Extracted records
Start of Block
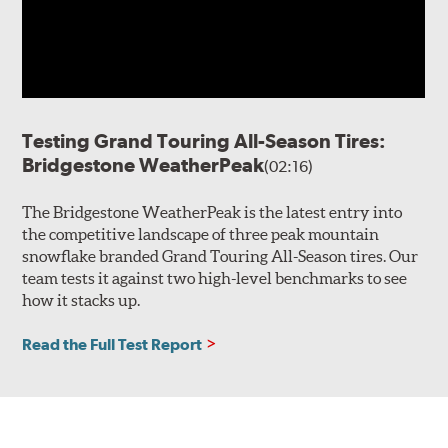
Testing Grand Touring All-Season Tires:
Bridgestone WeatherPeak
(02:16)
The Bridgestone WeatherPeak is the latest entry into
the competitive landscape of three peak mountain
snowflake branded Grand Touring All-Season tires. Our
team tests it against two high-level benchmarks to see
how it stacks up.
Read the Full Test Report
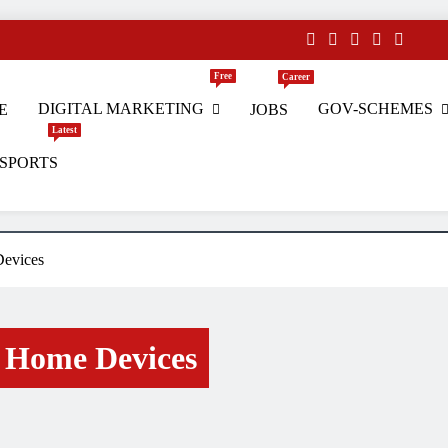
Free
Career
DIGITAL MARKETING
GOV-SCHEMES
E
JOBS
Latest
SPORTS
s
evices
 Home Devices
End of Block
Start of Block
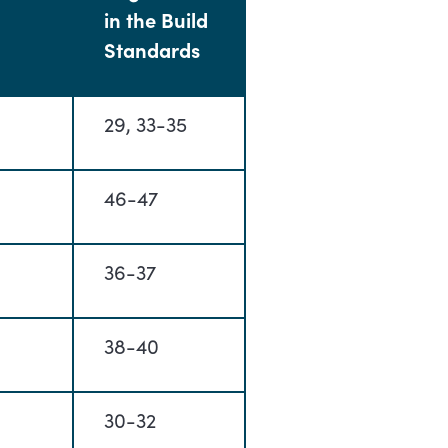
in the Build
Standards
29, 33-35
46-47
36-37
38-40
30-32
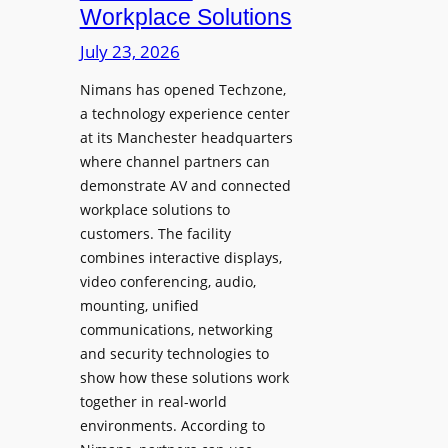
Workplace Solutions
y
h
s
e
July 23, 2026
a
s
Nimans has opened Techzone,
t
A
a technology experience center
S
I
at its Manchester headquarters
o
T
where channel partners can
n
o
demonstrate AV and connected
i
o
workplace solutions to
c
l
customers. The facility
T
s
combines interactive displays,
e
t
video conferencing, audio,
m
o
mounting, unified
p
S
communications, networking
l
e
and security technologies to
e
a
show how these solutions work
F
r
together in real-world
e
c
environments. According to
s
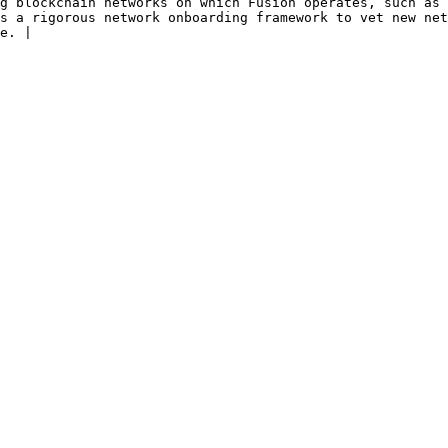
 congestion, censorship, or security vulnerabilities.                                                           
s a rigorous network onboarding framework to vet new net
End of Block
Start of Block
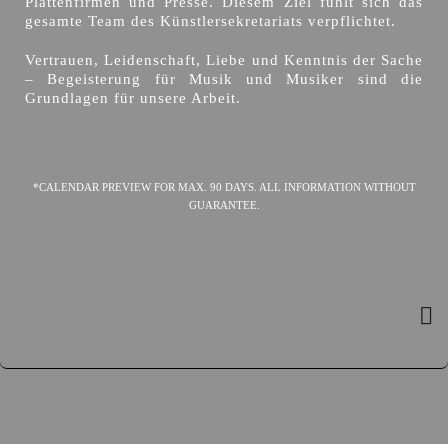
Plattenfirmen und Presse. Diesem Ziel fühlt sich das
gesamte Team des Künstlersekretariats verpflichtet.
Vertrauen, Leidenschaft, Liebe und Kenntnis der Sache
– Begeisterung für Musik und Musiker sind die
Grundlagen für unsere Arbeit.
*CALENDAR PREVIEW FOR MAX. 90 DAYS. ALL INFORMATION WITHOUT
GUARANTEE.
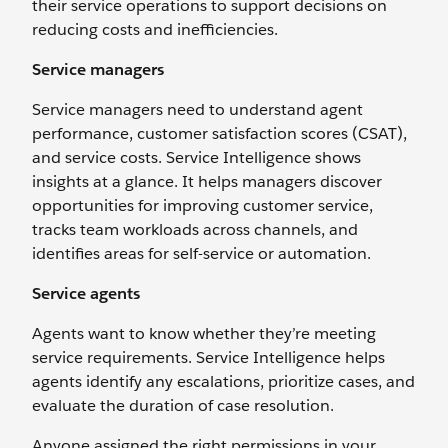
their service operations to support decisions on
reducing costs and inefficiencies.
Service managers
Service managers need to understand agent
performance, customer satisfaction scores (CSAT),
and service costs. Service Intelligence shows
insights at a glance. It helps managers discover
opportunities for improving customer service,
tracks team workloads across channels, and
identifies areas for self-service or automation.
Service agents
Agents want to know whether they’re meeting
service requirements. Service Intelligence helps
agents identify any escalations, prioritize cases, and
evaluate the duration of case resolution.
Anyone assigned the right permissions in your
End of Block
INSTRUCTIONS FOR THE TASK: Look above and copy only the lines from the one holding "Testing Grand Touring" to the one holding "Home Devices", both included, exactly, minus the pictures.

PROBLEM SOLUTION:
Testing Grand Touring All-Season Tires:
Bridgestone WeatherPeak
(02:16)
The Bridgestone WeatherPeak is the latest entry into
the competitive landscape of three peak mountain
snowflake branded Grand Touring All-Season tires. Our
team tests it against two high-level benchmarks to see
how it stacks up.
Read the Full Test Report
Free
Career
DIGITAL MARKETING
GOV-SCHEMES
E
JOBS
Latest
SPORTS
s
evices
 Home Devices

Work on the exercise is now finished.